For many museums this is not a new phenomenon - those of you with long memories may recall the Enola Gay controversy at the Smithsonian's Air and Space Museum nearly twenty years ago. But in natural history, we're used to being seen as the cuddly place where kids go to learn about dinosaurs and pandas. True, museums have tackled - and continue to tackle - the issue of climate change. But as the weight of evidence and opinion turns towards the conclusion that the impact of our species on the planet's climate represents a major challenge for future generations, we are going to come under increasing pressure to moderate our message from those with a strong political and economic stake in promoting the opposing viewpoint.
This is going to be a time for fearless leadership from the top of our institutions down, starting at Board level. So what do we make of the recent brouhaha regarding the presence of well-known "climate skeptic" David Koch on the Board of the American Museum of Natural History? There are those that say that Koch, as "one of the biggest funders of groups that deny or misrepresent climate science and biggest contributors to climate pollution" has no place in the leadership of an institution like AMNH. But as I look at the challenges facing us, I wonder whether it isn't exactly the opposite.
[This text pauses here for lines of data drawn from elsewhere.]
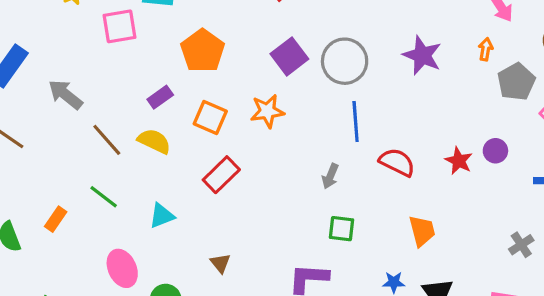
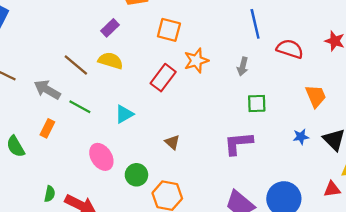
gray arrow: (65, 94) -> (47, 90), moved
orange star: (267, 111) -> (196, 61), moved
orange square: (210, 117) -> (169, 30), moved

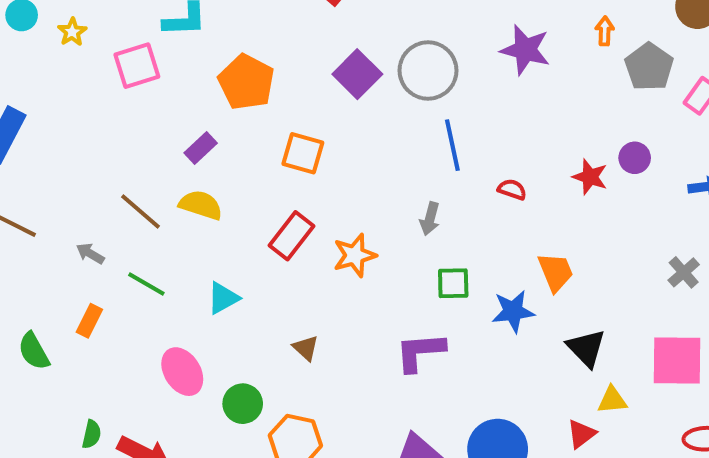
red semicircle: (290, 49) -> (512, 189), size x0.6
orange star: (196, 61) -> (355, 255), moved
gray arrow: (47, 90) -> (90, 254), size x0.6
blue star: (301, 137) -> (513, 311), moved, size x1.5
red triangle: (332, 189) -> (581, 434), turned -30

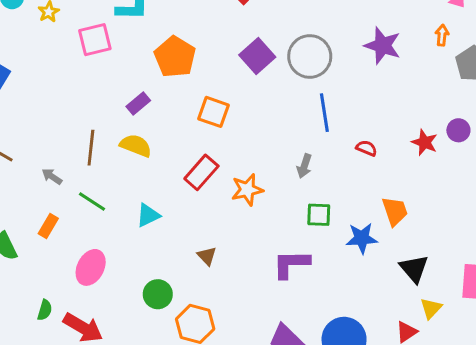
brown line: (140, 211) -> (91, 148), turned 52
pink ellipse: (182, 372) -> (91, 267), moved, turned 56
yellow triangle: (612, 400) -> (431, 308), turned -45

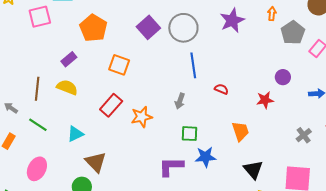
purple star: (383, 46) -> (232, 20), turned 30
red star: (425, 142) -> (265, 100), moved, turned -30
blue star: (362, 238) -> (206, 157), moved
brown triangle: (207, 256) -> (96, 162), moved, size x1.6

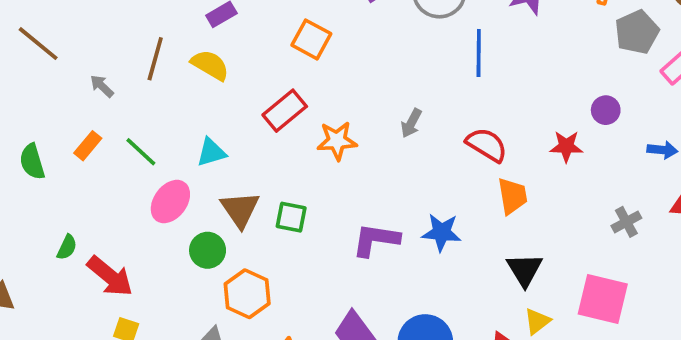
blue line: (193, 65) -> (479, 53), moved
red semicircle: (221, 89) -> (487, 145), moved, size x1.6
green line: (38, 125) -> (141, 152), moved
green square: (189, 134) -> (291, 217), moved
pink ellipse: (37, 169) -> (170, 202), moved

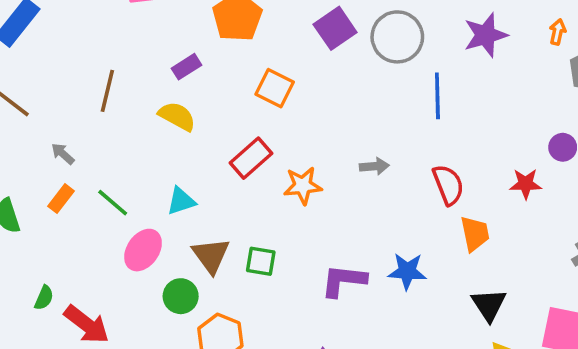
brown line: (155, 59) -> (107, 91), moved
gray arrow: (102, 86) -> (63, 154), moved
gray arrow: (411, 123) -> (374, 166), turned -120
red semicircle: (487, 145) -> (448, 185), turned 39

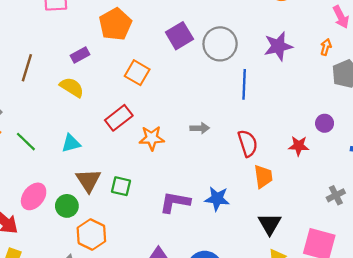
pink ellipse: (143, 250) -> (34, 196), moved

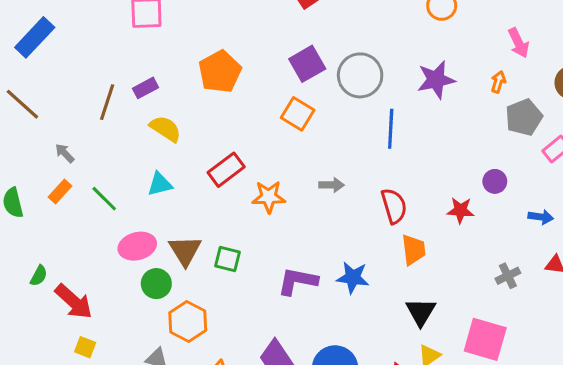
orange pentagon: (115, 24) -> (220, 72), moved
purple rectangle: (80, 55) -> (145, 88), moved
orange square: (137, 73) -> (298, 114), moved
cyan triangle: (71, 143) -> (160, 184), moved
pink ellipse: (34, 196) -> (137, 246), moved, turned 36

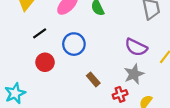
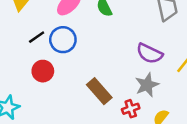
blue circle: (74, 44) -> (63, 40), moved
brown rectangle: (93, 79) -> (99, 91), size x1.5

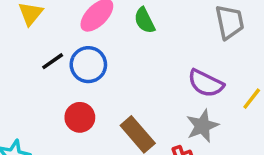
red circle: (43, 71) -> (80, 117), moved

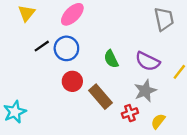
green semicircle: (145, 20) -> (111, 59), moved
red circle: (80, 117) -> (72, 81), moved

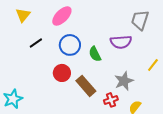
gray trapezoid: (164, 19) -> (140, 20), turned -150
blue circle: (66, 48) -> (70, 45), moved
purple semicircle: (148, 61) -> (121, 42), moved, turned -30

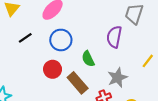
purple semicircle: (121, 42) -> (114, 37), turned 105
green semicircle: (95, 54) -> (88, 59), moved

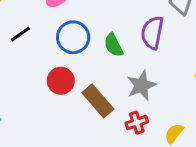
green semicircle: (88, 59) -> (113, 45), moved
gray star: (117, 78) -> (141, 85), moved

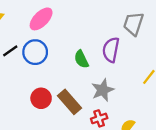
blue circle: (73, 37) -> (35, 52), moved
red circle: (61, 81) -> (41, 98), moved

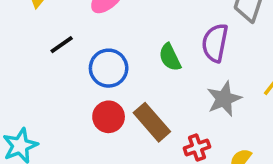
blue circle: (35, 52) -> (109, 68), moved
gray star: (103, 90) -> (224, 99), moved

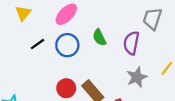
green semicircle: (170, 57) -> (99, 37), moved
blue circle: (109, 68) -> (67, 45), moved

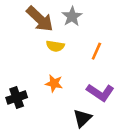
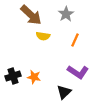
gray star: (72, 16) -> (66, 14), moved
orange star: (54, 83) -> (34, 77), moved

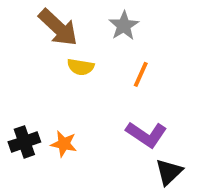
black triangle: (64, 92) -> (169, 172), moved

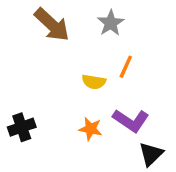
yellow semicircle: (81, 67) -> (94, 82), moved
orange star: (64, 144) -> (91, 129), moved

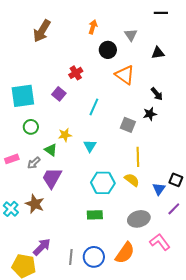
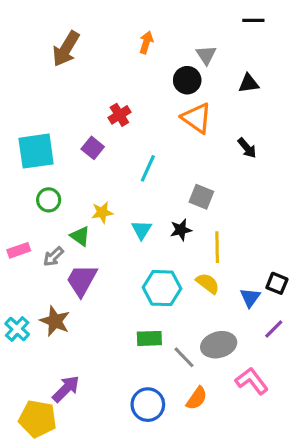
black circle: (108, 50) -> (187, 80), moved
black star: (150, 114) -> (181, 230), moved
orange semicircle: (125, 253) -> (197, 398), size x0.7
gray line: (71, 257) -> (184, 357), moved, turned -49

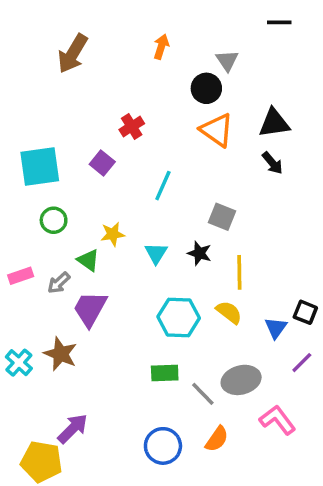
black triangle: (249, 83) -> (274, 123), moved, size x1.4
black star: (181, 230) -> (199, 253), turned 30

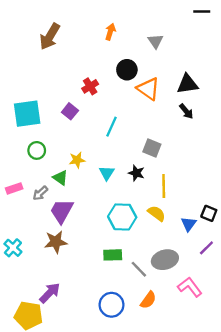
black line: (279, 22) -> (202, 12), moved
black circle: (206, 88) -> (127, 70), moved
brown star: (61, 354) -> (56, 242), moved, turned -30

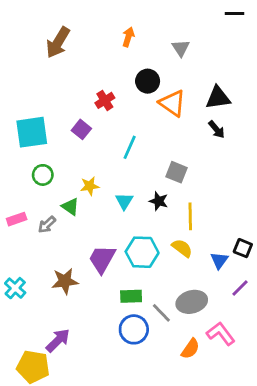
purple trapezoid: (62, 211) -> (102, 259), moved
orange semicircle: (148, 300) -> (190, 349), moved
blue circle: (111, 305) -> (134, 329), moved

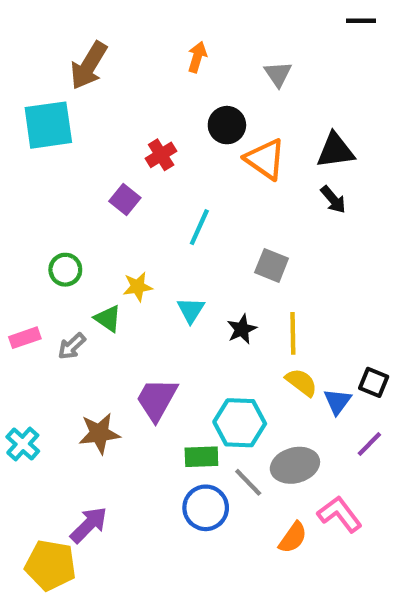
cyan square: (32, 132) -> (48, 125), moved
black star: (159, 201) -> (242, 329), moved, turned 30
yellow semicircle: (182, 248) -> (301, 382), moved
cyan hexagon: (142, 252) -> (240, 423), moved

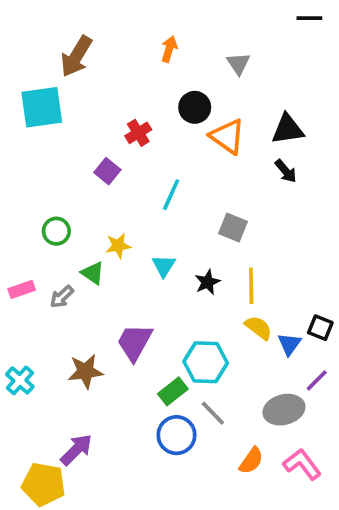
green rectangle: (201, 457) -> (173, 391), turned -36
gray ellipse: (295, 465) -> (284, 410), moved
pink L-shape: (340, 514) -> (302, 464), moved

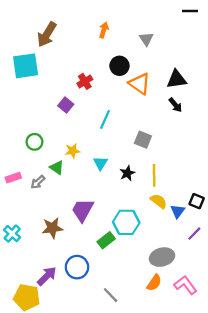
gray ellipse: (284, 410) -> (162, 257), moved
gray line: (213, 413) -> (111, 295), moved
blue circle: (176, 435) -> (77, 267), moved

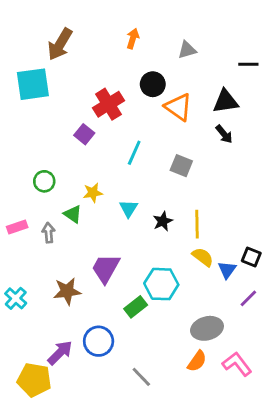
black line: (190, 11) -> (248, 64), moved
gray triangle: (146, 39) -> (187, 50), turned 48
red cross: (85, 81) -> (109, 104), size x1.5
gray square: (143, 140) -> (181, 166), moved
gray arrow: (38, 182) -> (49, 233), turned 128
If museums like AMNH can't accommodate someone with Koch's views on their boards without compromising their message, aren't we basically proving what the Lamar Smith's of this world would have people believe - that we have abandoned any semblance of impartiality in favor of outright advocacy? My - perhaps naive - belief is that if AMNH, or any other museum for that matter, has a strong, honest, principled stance on the content of its programs, it should be able to resist the attempts of any board member, however wealthy or powerful, to push those programs in directions that contradict the weight of evidence. It's better to have them at the table than to exclude them and prove Smith and his congressional allies right.